What is being asked: State how many lines below hold the word "Stunde". Give that number and no other text.

Material shown:
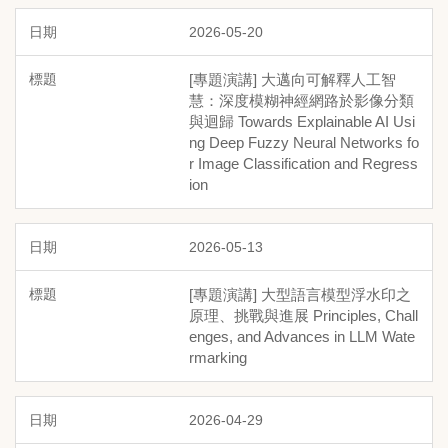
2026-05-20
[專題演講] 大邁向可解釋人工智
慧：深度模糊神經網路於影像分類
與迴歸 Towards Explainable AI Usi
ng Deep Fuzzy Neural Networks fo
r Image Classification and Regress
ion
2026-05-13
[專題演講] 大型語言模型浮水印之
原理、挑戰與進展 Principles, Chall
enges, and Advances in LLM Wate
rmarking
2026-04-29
==
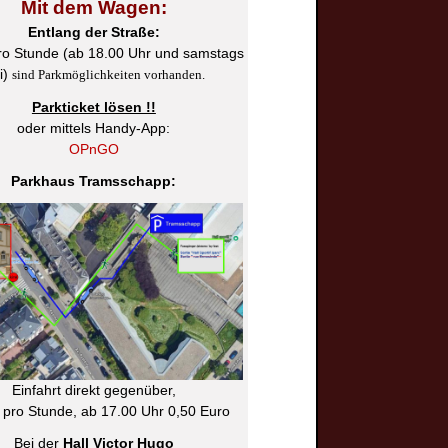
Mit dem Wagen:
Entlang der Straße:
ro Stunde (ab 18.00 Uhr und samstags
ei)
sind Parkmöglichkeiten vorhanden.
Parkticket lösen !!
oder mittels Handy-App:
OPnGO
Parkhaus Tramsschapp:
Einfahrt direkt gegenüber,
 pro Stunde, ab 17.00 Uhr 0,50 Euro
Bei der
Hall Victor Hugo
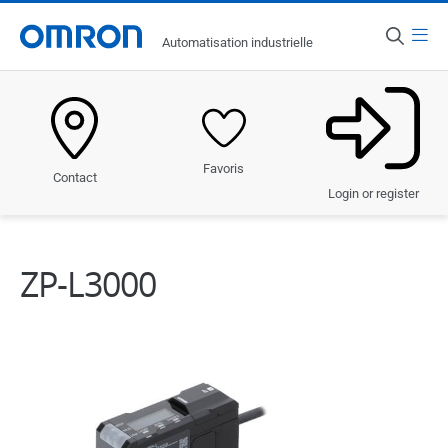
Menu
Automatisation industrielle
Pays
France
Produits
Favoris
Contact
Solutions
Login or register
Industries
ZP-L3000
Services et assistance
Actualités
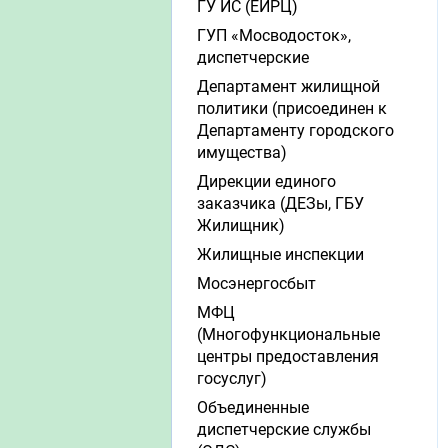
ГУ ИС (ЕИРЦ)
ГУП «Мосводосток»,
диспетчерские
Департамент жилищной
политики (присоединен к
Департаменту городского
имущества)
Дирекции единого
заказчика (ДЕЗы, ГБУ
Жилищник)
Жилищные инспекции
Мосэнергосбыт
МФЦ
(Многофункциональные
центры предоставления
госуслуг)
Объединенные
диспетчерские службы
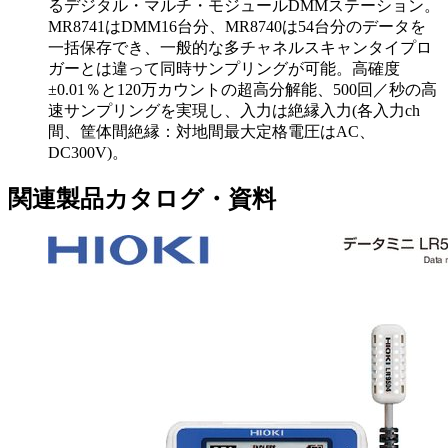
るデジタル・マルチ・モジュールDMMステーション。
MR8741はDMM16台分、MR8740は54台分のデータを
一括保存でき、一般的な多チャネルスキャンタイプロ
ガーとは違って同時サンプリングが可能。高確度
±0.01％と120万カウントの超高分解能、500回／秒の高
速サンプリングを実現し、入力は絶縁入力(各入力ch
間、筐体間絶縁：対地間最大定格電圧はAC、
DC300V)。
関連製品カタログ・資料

Answer below: 2